FAQs about MRI scans with a cardiac pacemaker

Which cardiac pacemakers and defibrillators can be examined in an MR scanner?

Nearly all pacemakers, defibrillators and CRT systems can be examined in an MR scanner.

Which MRI scans can be carried out?

All standard examinations can be carried out. This specifically includes all examinations of the organs of the chest.
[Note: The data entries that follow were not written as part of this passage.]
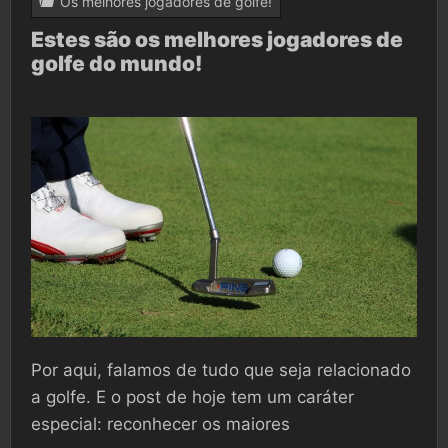
Os melhores jogadores de golfe!
Estes são os melhores jogadores de
golfe do mundo!
Por aqui, falamos de tudo que seja relacionado
a golfe. E o post de hoje tem um caráter
especial: reconhecer os maiores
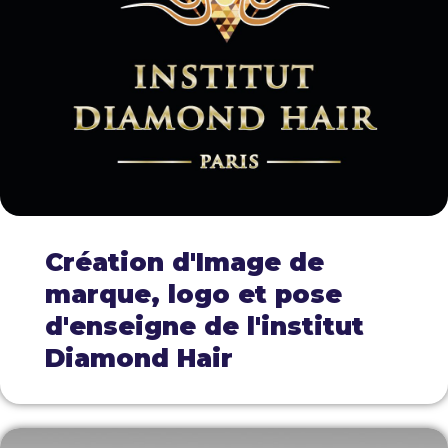
Création d'Image de
marque, logo et pose
d'enseigne de l'institut
Diamond Hair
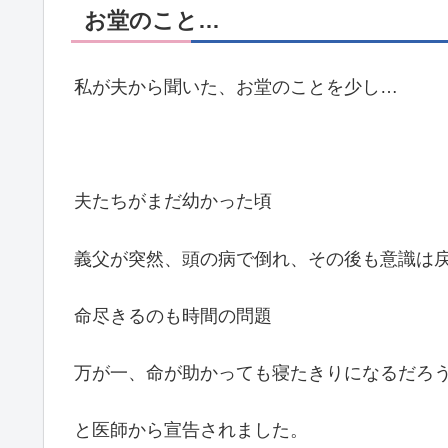
お堂のこと…
私が夫から聞いた、お堂のことを少し…
夫たちがまだ幼かった頃
義父が突然、頭の病で倒れ、その後も意識は
命尽きるのも時間の問題
万が一、命が助かっても寝たきりになるだろ
と医師から宣告されました。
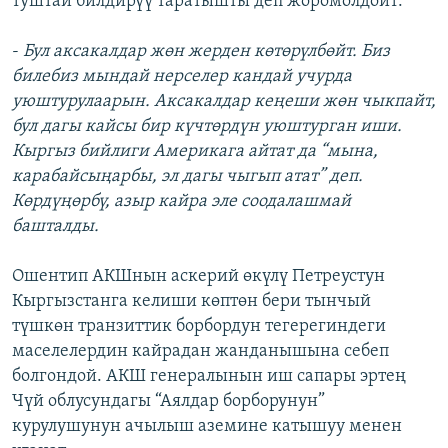
туштай билдирүү таратышты деп жоромолдойт:
-
Бул аксакалдар жөн жерден көтөрүлбөйт. Биз
билебиз мындай нерселер кандай учурда
уюштурулаарын. Аксакалдар кеңеши жөн чыкпайт,
бул дагы кайсы бир күчтөрдүн уюштурган иши.
Кыргыз бийлиги Америкага айтат да “мына,
карабайсыңарбы, эл дагы чыгып атат” деп.
Көрдүңөрбү, азыр кайра эле соодалашмай
башталды.
Ошентип АКШнын аскерий өкүлү Петреустун
Кыргызстанга келиши көптөн бери тынчый
түшкөн транзиттик борбордун тегерегиндеги
маселелердин кайрадан жанданышына себеп
болгондой. АКШ генералынын иш сапары эртең
Чүй облусундагы “Аялдар борборунун”
курулушунун ачылыш аземине катышуу менен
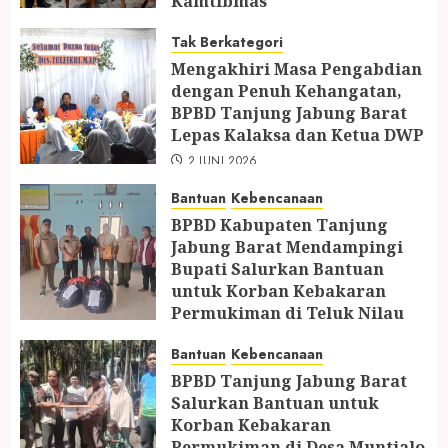
Kamtibmas
11 JUNI 2026
Tak Berkategori
Mengakhiri Masa Pengabdian
dengan Penuh Kehangatan,
BPBD Tanjung Jabung Barat
Lepas Kalaksa dan Ketua DWP
2 JUNI 2026
Bantuan
Kebencanaan
BPBD Kabupaten Tanjung
Jabung Barat Mendampingi
Bupati Salurkan Bantuan
untuk Korban Kebakaran
Permukiman di Teluk Nilau
5 MEI 2026
Bantuan
Kebencanaan
BPBD Tanjung Jabung Barat
Salurkan Bantuan untuk
Korban Kebakaran
Permukiman di Desa Muntialo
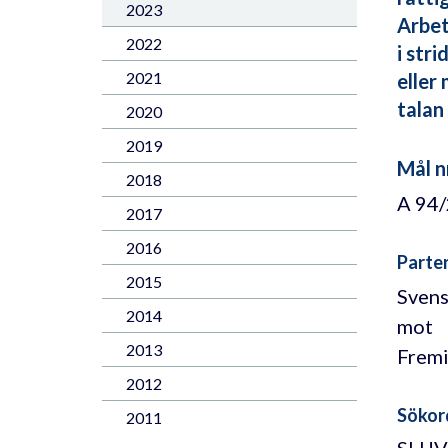
2023
Arbet
2022
i str
2021
eller
talan
2020
2019
Mål n
2018
A 94
2017
2016
Parte
2015
Sven
2014
mot
2013
Fremi
2012
Sökor
2011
Why has the European Society of Cardiology recently given permission for MRI scans to be carried out on patients with pacemakers and defibrillators?

In recent years scientific research has shown that neither the patient nor the pacemaker/defibrillator suffered any damage during MRI examinations. In view of these findings the European Society of Cardiology now allows patients with pacemakers or defibrillators to be examined in an MRI if specific safety measures are observed.

What safety measures does the European Society of Cardiology recommend?

The patient must undergo a thorough cardiologic examination before the MR scan can be arranged. The activity of the heart is checked, past illnesses are recorded and your pacemaker/defibrillator is given a special check. On the day of the MR scan the pacemaker/defibrillator will be reprogrammed by the cardiologist who is in attendance at the radiological surgery, in accordance with the safety measures recommended by the European Society of Cardiology. A cardiologist and a radiologist will attend to you before, during and after the examination. Your cardiovascular system is monitored continuously throughout the MR examination.

What other facilities are available for the patient’s safety?

An experienced team made up of cardiologists, radiologists and further assistants will care for you during the whole examination. This team is not only very highly qualified in the fields of cardiology and radiology, but also in the field of emergency medicine. Members of the team also work as emergency physicians or as paramedics for example for the city of Munich, the capital of the federal state. It goes without saying, that all equipment required in an emergency is on hand, including an external pacemaker. But, please be reassured, scientific research in recent years has shown that neither the patient nor the pacemaker/defibrillator have come to harm during a MR scan.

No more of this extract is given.